§ **ACTIVITY**: Please output the line containing "Segment every instance of trachea" and all lines that follow it in the data below, exactly, with no pictures.
***** DATA RECORDS *****
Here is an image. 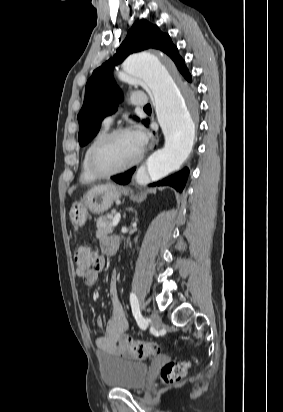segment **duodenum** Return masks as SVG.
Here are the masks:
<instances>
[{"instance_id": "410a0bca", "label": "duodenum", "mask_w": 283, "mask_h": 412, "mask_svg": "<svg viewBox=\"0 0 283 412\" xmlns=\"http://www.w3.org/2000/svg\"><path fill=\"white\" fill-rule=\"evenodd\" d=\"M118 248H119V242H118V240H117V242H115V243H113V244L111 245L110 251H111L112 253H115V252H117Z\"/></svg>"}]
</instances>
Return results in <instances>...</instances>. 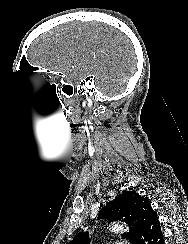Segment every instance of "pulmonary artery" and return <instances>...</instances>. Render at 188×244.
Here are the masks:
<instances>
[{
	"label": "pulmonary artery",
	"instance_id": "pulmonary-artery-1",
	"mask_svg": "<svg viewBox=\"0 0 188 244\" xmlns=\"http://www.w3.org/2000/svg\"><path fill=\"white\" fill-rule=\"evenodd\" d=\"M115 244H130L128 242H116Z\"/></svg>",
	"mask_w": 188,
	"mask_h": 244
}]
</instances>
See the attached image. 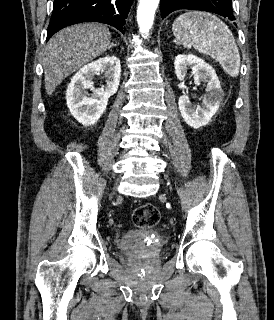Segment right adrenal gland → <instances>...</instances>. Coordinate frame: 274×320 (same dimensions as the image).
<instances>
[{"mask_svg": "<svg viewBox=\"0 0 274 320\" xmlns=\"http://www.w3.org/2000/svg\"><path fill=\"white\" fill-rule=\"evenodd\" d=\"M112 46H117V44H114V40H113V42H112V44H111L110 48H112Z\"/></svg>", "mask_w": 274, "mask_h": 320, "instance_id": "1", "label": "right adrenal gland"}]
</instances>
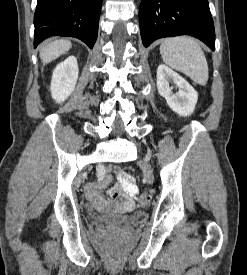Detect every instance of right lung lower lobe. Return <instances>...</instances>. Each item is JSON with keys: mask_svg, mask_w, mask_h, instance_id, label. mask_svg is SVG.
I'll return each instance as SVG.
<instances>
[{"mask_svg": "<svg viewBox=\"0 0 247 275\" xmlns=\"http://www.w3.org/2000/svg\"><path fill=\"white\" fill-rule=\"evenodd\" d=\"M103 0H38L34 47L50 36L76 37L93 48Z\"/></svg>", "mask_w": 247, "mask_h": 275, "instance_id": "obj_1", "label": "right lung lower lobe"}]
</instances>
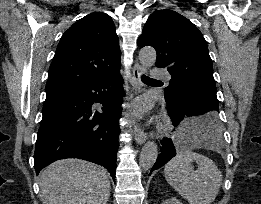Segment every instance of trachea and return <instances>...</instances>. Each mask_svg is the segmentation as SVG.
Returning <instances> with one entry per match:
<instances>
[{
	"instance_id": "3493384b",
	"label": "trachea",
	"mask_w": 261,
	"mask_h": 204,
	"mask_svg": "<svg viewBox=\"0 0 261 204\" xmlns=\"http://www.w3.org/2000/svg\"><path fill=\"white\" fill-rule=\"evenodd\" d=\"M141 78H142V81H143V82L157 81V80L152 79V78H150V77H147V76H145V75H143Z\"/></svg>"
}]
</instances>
*****
§ **ANSWER BOX**:
Segment every instance of trachea and return <instances>...</instances>. Each mask_svg is the segmentation as SVG.
Returning <instances> with one entry per match:
<instances>
[{
	"instance_id": "3493384b",
	"label": "trachea",
	"mask_w": 261,
	"mask_h": 204,
	"mask_svg": "<svg viewBox=\"0 0 261 204\" xmlns=\"http://www.w3.org/2000/svg\"><path fill=\"white\" fill-rule=\"evenodd\" d=\"M141 78H142V81H143V82L157 81V80L152 79V78H150V77H147V76H145V75H143Z\"/></svg>"
}]
</instances>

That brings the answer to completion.